Kinda bleak, and uncomfortably close to the "good master" defense of slavery, but that's the cosmology Toy Story exists within.
That was always something that I had questions about in Toy Story, if you customized your Transfomer or Gundam figurines, what happens to all the spare parts? What if you had a bunch of Lego Minifigs that you were constantly swapping heads on, is there identity such that they would swap back when you're not looking or are they new individuals and exist until they don't? The consciousness of Forky implies that toys come into being, and Buzz as Ms. Nesbit implies that a new owner can replace the previous personage, so maybe there's an understanding as a toy that you are what your kids think of you, and you're not what you're not, up to and including a conscious being.
The Potato Heads’ appendages seem like they’re just accessories that can be swapped freely, like a Lego minifig head. Changing from one nose to another doesn’t alter the toy’s identity. We also see a tortilla being used instead of the potato, but it’s still Mr. Potato Head. At other times we see him accessing the sight from his eyes at a distance, and speaking through his mouth at a distance. So I’d say his consciousness is evenly distributed among all his parts.
I’m still curious about a few things:
If Lego follows the same rules, I guess a kid’s entire Lego collection would be one organism made of hundreds of parts. Each minifig would just be an avatar of it. Not sure what happens when new Lego sets are introduced, maybe they just get assimilated like Borg drones.
I don’t think Mrs. Nesbit was a new personality being put on Buzz.

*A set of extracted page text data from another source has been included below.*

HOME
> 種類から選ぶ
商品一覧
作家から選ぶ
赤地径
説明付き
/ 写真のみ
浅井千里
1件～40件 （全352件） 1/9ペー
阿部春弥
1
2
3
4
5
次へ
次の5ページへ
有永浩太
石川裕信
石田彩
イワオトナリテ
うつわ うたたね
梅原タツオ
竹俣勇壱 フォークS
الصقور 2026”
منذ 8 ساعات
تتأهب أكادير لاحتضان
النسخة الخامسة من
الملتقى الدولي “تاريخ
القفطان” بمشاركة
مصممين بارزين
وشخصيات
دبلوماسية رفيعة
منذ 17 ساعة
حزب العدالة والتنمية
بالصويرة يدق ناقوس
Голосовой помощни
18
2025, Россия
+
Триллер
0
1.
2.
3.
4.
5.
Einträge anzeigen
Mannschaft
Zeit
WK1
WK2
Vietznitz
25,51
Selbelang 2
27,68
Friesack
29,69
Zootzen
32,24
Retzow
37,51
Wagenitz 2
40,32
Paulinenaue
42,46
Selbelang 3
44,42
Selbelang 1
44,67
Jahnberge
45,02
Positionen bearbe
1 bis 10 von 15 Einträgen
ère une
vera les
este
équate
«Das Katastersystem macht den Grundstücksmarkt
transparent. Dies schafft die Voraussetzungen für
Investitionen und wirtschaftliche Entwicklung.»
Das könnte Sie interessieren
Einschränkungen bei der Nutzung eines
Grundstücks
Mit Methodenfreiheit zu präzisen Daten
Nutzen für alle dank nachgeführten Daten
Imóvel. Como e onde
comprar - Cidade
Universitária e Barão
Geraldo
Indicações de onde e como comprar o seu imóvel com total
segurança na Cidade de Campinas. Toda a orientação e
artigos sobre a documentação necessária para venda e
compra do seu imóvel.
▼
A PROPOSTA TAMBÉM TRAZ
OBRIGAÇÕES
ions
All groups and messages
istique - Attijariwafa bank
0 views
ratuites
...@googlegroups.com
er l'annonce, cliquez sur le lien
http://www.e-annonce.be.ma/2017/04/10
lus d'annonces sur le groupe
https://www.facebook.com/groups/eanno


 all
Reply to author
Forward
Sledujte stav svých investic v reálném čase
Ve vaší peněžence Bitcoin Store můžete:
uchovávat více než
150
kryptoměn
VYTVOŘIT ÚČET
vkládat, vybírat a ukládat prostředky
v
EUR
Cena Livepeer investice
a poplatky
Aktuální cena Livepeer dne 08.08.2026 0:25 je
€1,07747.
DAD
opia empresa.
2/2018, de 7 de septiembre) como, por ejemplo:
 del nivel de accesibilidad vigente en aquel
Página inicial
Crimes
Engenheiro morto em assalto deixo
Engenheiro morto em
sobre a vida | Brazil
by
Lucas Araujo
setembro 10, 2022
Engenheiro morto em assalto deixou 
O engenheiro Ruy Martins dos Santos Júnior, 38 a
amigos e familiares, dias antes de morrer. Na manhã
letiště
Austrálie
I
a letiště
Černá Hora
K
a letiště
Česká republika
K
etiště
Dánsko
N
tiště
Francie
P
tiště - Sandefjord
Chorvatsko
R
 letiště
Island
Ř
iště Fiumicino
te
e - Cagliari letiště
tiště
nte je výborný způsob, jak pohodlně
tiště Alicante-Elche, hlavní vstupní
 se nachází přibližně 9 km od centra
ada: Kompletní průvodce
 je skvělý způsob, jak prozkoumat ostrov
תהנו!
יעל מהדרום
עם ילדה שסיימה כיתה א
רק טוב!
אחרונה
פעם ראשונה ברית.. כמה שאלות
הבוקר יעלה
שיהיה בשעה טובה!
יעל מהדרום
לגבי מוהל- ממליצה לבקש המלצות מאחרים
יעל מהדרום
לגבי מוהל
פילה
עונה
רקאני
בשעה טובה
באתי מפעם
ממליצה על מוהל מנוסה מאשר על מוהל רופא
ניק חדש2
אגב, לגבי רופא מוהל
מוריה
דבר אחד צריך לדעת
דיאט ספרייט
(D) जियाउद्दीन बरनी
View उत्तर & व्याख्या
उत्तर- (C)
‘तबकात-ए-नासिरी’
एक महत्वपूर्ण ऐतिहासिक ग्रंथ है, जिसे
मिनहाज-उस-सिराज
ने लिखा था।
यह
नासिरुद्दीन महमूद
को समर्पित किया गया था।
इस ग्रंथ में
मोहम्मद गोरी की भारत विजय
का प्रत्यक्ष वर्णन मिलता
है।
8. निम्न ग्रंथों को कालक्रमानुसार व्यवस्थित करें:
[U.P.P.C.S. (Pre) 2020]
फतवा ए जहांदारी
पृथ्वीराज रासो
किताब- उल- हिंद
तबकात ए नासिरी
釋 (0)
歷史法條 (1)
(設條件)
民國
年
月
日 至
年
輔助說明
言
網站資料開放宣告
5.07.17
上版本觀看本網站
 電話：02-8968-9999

We see other toys change owners in the series and they all retain their identities. I think Mrs. Nesbit was just Buzz having an existential crisis. He had finally accepted that he was not a Space Ranger, and was just a toy, but that realization shattered his world. It broke him. He eventually came to terms with it, but that moment in Sid’s house was his rock bottom crash out.
I found this YouTube channel the other day after watching Pluribus. His analyses have been really interesting so far. He always brings new ideas that I haven't considered before that show movies or series in a new light.
I rewatched Toy Story 1 during the holidays and this video completely flips the story on its head. I had read some discussions about it the other day, since Toy Story 5 will be coming out next summer, and the fact that Sid becomes a garbage man came up, but I didn't think too deeply about it. iirc it was brought up in a negative light. I like this new framing that Sid sees value in trash. It closes his arc quite well. For him, things have value even if they aren't in pristine conditions.
This is awesome - we just recently watched this with my kid and it was the first movie he ever sat all the way through. I love this kind of analysis. While watching I was thinking about how Woody is definitely not a good guy, and this video does a great job at laying out why/how.
[meta]
I have only seen the first two Toy Story movies, but would like to see the third and fourth eventually. Is this video just about the first movie, or does it have spoilers for the others?
Just the first movie. Well there are a few small references to the second one as well.
Edit: Oh, apologies, it does mention that we briefly see Sid as an adult in Toy Story 3. But his appearance is more of an easter egg than anything relevant to the plot, so I’m not even using a spoiler tag for it here.